Fall is doing what it has often done in the nearly six years since we have inhabited this land – coming and going. While the last two years have seen that subtle day-to-day change in seasons, this year seems a bit like earlier years. It has been a little drier, a little warmer, and the first “cold front” a bit fleeting. Even so, the calendar says it is fall.
I didn’t realize how much time we were spending on various aspects of the garden until the fall garden was mostly planted and now here we are with a bit more time in our days. Since February it seems we have been out there most days planting, weeding, watering, and tending to these plants that feed us. All the while we have been holding a somewhat regular school schedule for the two oldest boys and, more recently, Annabelle.

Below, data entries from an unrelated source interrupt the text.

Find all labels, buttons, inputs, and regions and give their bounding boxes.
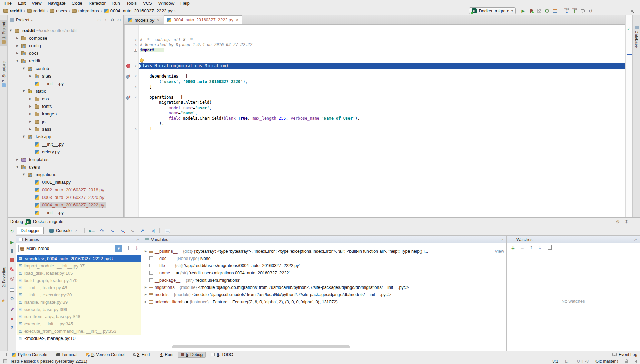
- run-to-cursor-button[interactable]: →|: [148, 227, 156, 234]
- toolwindow-button-run[interactable]: 4: Run: [155, 352, 175, 358]
- previous-frame-button[interactable]: ↑: [127, 245, 130, 251]
- run-config-select[interactable]: dj Docker: migrate ▾: [469, 7, 516, 14]
- stack-frame[interactable]: <module>, 0004_auto_20160327_2222.py:8: [17, 255, 141, 262]
- gear-icon[interactable]: ⚙: [616, 219, 620, 224]
- tree-item[interactable]: celery.py: [8, 148, 123, 156]
- tree-expanded-icon[interactable]: ▼: [23, 90, 25, 93]
- breadcrumb-item[interactable]: reddit: [3, 8, 22, 13]
- toolwindow-button-version-control[interactable]: 9: Version Control: [82, 352, 127, 358]
- tree-item[interactable]: ▶templates: [8, 156, 123, 163]
- menu-navigate[interactable]: Navigate: [45, 0, 68, 6]
- variable-row[interactable]: __name__ = {str}'reddit.users.migrations…: [142, 269, 506, 276]
- code-line[interactable]: ∧ ]: [139, 84, 625, 90]
- editor-tab[interactable]: 0004_auto_20160327_2222.py×: [164, 15, 242, 24]
- locate-file-icon[interactable]: ⊙: [97, 18, 101, 22]
- highlighting-level-icon[interactable]: [633, 360, 637, 363]
- code-line[interactable]: ∨# -*- coding: utf-8 -*-: [139, 37, 625, 42]
- stack-frame[interactable]: run_from_argv, base.py:348: [17, 313, 141, 320]
- resume-button[interactable]: ▶: [8, 238, 16, 246]
- variable-row[interactable]: ▶unicode_literals = {instance}_Feature: …: [142, 298, 506, 305]
- tab-console[interactable]: Console ↗: [45, 227, 81, 234]
- toolwindow-button-debug[interactable]: 5: Debug: [178, 352, 206, 358]
- menu-tools[interactable]: Tools: [123, 0, 140, 6]
- tree-collapsed-icon[interactable]: ▶: [29, 128, 31, 131]
- close-session-button[interactable]: ×: [8, 315, 16, 322]
- help-button[interactable]: ?: [8, 324, 16, 331]
- sidebar-tab-structure[interactable]: 7: Structure: [0, 59, 8, 89]
- code-line[interactable]: [139, 90, 625, 95]
- toolwindow-button-python-console[interactable]: Python Console: [9, 352, 50, 358]
- tab-debugger[interactable]: Debugger: [17, 227, 44, 234]
- code-line[interactable]: ∧ ]: [139, 126, 625, 131]
- tree-expanded-icon[interactable]: ▼: [10, 29, 12, 32]
- code-line[interactable]: ∨ dependencies = [: [139, 74, 625, 79]
- breadcrumb-item[interactable]: migrations: [72, 8, 99, 13]
- tree-item[interactable]: ▶sites: [8, 72, 123, 80]
- force-step-into-button[interactable]: ↘: [128, 227, 136, 234]
- tree-expanded-icon[interactable]: ▼: [23, 135, 25, 138]
- move-watch-up-button[interactable]: ↑: [529, 245, 533, 250]
- evaluate-expression-button[interactable]: [163, 227, 171, 234]
- tree-item[interactable]: ▶fonts: [8, 103, 123, 110]
- stack-frame[interactable]: execute, __init__.py:345: [17, 320, 141, 327]
- status-8-1[interactable]: 8:1: [552, 359, 558, 364]
- expand-arrow-icon[interactable]: ▶: [145, 300, 148, 303]
- stack-frame[interactable]: __init__, loader.py:49: [17, 284, 141, 291]
- code-editor[interactable]: ∨# -*- coding: utf-8 -*-∧# Generated by …: [124, 25, 625, 217]
- tree-item[interactable]: __init__.py: [8, 80, 123, 88]
- fold-end-icon[interactable]: ∧: [134, 42, 138, 48]
- stack-frame[interactable]: <module>, manage.py:10: [17, 335, 141, 342]
- event-log-button[interactable]: Event Log: [612, 352, 637, 357]
- tree-item[interactable]: ▶sass: [8, 125, 123, 133]
- menu-code[interactable]: Code: [69, 0, 86, 6]
- view-link[interactable]: View: [492, 249, 504, 254]
- stack-frame[interactable]: execute, base.py:399: [17, 306, 141, 313]
- stack-frame[interactable]: load_disk, loader.py:105: [17, 270, 141, 277]
- breakpoint-icon[interactable]: [126, 64, 130, 68]
- toolwindow-button-terminal[interactable]: Terminal: [52, 352, 80, 358]
- toolwindow-button-find[interactable]: 3: Find: [130, 352, 153, 358]
- tree-expanded-icon[interactable]: ▼: [23, 173, 25, 176]
- code-line[interactable]: name='name',: [139, 111, 625, 116]
- step-into-button[interactable]: ↘: [108, 227, 116, 234]
- search-everywhere-button[interactable]: [628, 7, 636, 15]
- breadcrumb-item[interactable]: reddit: [27, 8, 45, 13]
- step-into-my-code-button[interactable]: ↘: [118, 227, 126, 234]
- status-git-master[interactable]: Git: master↕: [595, 359, 619, 364]
- toolwindow-button-todo[interactable]: 6: TODO: [208, 352, 236, 358]
- tree-collapsed-icon[interactable]: ▶: [29, 112, 31, 115]
- editor-tab[interactable]: models.py×: [125, 16, 163, 24]
- stack-frame[interactable]: import_module, __init__.py:37: [17, 262, 141, 270]
- tree-item[interactable]: 0003_auto_20160327_2220.py: [8, 194, 123, 201]
- variable-row[interactable]: ▶__builtins__ = {dict}{'bytearray': <typ…: [142, 247, 506, 255]
- code-line[interactable]: [139, 58, 625, 63]
- hide-panel-icon[interactable]: ↤: [117, 18, 121, 22]
- collapse-all-icon[interactable]: ÷: [104, 18, 107, 22]
- view-breakpoints-button[interactable]: [8, 266, 16, 273]
- code-line[interactable]: ('users', '0003_auto_20160327_2220'),: [139, 79, 625, 84]
- tree-item[interactable]: __init__.py: [8, 209, 123, 216]
- thread-selector[interactable]: MainThread ▼: [18, 245, 122, 252]
- breadcrumb-item[interactable]: 0004_auto_20160327_2222.py: [104, 8, 173, 13]
- stack-frame[interactable]: execute_from_command_line, __init__.py:3…: [17, 327, 141, 335]
- fold-end-icon[interactable]: ∧: [134, 84, 138, 90]
- tree-item[interactable]: ▼static: [8, 88, 123, 95]
- stop-button[interactable]: [8, 256, 16, 264]
- execution-line-stripe-mark[interactable]: [627, 54, 632, 55]
- gear-icon[interactable]: ⚙: [110, 18, 114, 22]
- tree-item[interactable]: ▶compose: [8, 34, 123, 42]
- shelf-button[interactable]: [579, 7, 587, 15]
- tree-collapsed-icon[interactable]: ▶: [16, 37, 18, 40]
- horizontal-scrollbar[interactable]: [172, 345, 350, 348]
- code-line[interactable]: [139, 69, 625, 74]
- tree-item[interactable]: 0002_auto_20160327_2018.py: [8, 186, 123, 194]
- restore-layout-button[interactable]: [8, 286, 16, 293]
- pin-tab-button[interactable]: [8, 306, 16, 313]
- variable-row[interactable]: __package__ = {str}'reddit.users.migrati…: [142, 276, 506, 284]
- move-watch-down-button[interactable]: ↓: [538, 245, 542, 250]
- fold-start-icon[interactable]: ∨: [134, 74, 138, 79]
- copy-watch-button[interactable]: [547, 246, 550, 250]
- sidebar-tab-favorites[interactable]: 2: Favorites: [0, 265, 8, 290]
- tree-item[interactable]: ▶css: [8, 95, 123, 103]
- run-task-button[interactable]: [551, 7, 559, 15]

Without the urgency of harvesting, preserving, or planting in our mornings, we are turning to the school books for a couple of extra hours every day. This transition reminds me of the many times I have read, but never quite fully understood, the words of the pioneers. The challenge of putting down the shovel or dish towel and tucking into the books is an ever present one, and even more so for them it would seem.
Truth be told, the children have never once been more enthusiastic about opening their books than heading out for homestead chores. But I suppose that’s why us parents decide which days are about dirt and which days are about long division.
I had a great sense of fear when I began homeschooling; that fear that if anyone was going to botch this, it would be me. But the Lord is faithful and has allowed the children to learn to read and to plant; to write and to weed; to milk and to multiply… despite my inability to organize, well, anything.